Re: being forced into divorce My family hates my husband and he hates them
Thanks for your post Elegirl. It makes me look at where my family is coming from . My Husband has made allot of changes since we got married and I have been an idiot telling them all the bad and none of the good making him look like a monster. Your right I need to stop acting like a dependant child. But there is allot more to the story then just this. My family has made no effort ever.
I am and will forever be the outcast. If there were problems in the house no matter if I was there or not they were all my fault. I have been kicked out so many times for nothing it is crazy (this is before my marrige)

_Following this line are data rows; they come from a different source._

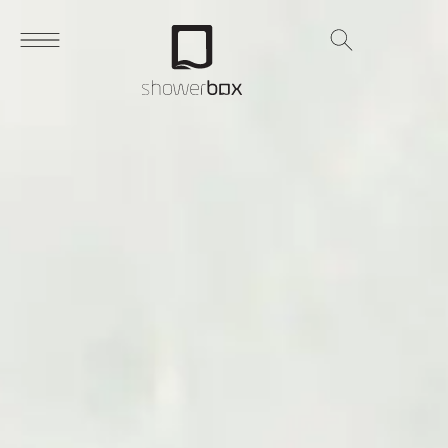
Search
for: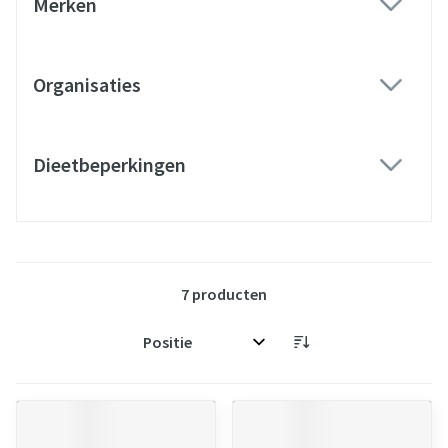
Merken
filter
Organisaties
filter
Dieetbeperkingen
filter
7
producten
Sorteer op: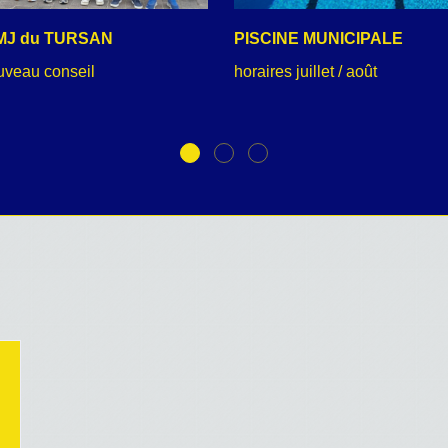
MJ du TURSAN
PISCINE MUNICIPALE
uveau conseil
horaires juillet / août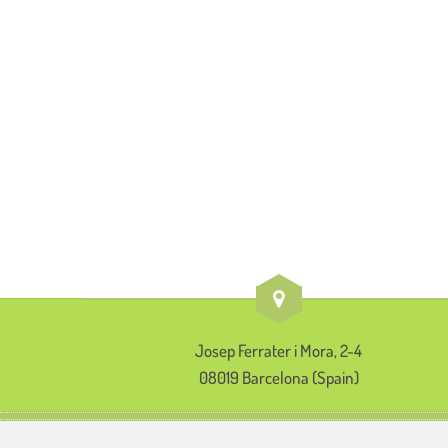
Josep Ferrater i Mora, 2-4
08019 Barcelona (Spain)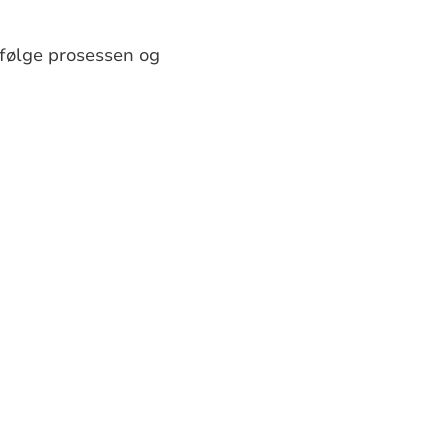
 følge prosessen og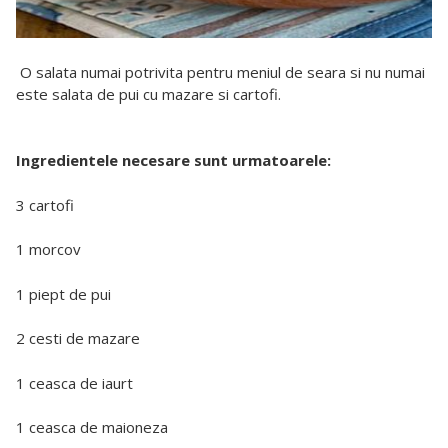
O salata numai potrivita pentru meniul de seara si nu numai
este salata de pui cu mazare si cartofi.
Ingredientele necesare sunt urmatoarele:
3 cartofi
1 morcov
1 piept de pui
2 cesti de mazare
1 ceasca de iaurt
1 ceasca de maioneza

They resented me for leaving and getting married and would call me to do things for them all the time. If I said no then they wouldnot talk to me for weeks and would never come to visit. I would have to go there, My husband always told me that he was number 2 in my life.
I am not bashing them, I love them with all my heart but they will never allow me to have my own life. More times then I can count I have been there for them when they needed me, so why is it so hard for them to do the same. Why cant they just let me try and figure things out without making it about them. Why cant anything ever just be about what I need.
I have worked all my adult life and supported other family members and never said a word(I still wont i didnt do it so people would reconize me for it I did it becuase I love them) But the minute that I need some help I have to be made to feel like a piece of **** for it? Who tells there daughter that they spent money to come see her in the hospital so why was her husband there? Who does that? Who said one minute that if he comes to the hospital there is hope and then when he does and stays with me I am a dumb ***** for having him there? What kind of mind games are they playing? I am sorry for the angry post, its just killing me I would never ever make them feel guilty for visiting them when I am sick, or tell them they are stupid for having there husband there seperated or not when they are scared that something horrible is happening to them because it made them feel akward.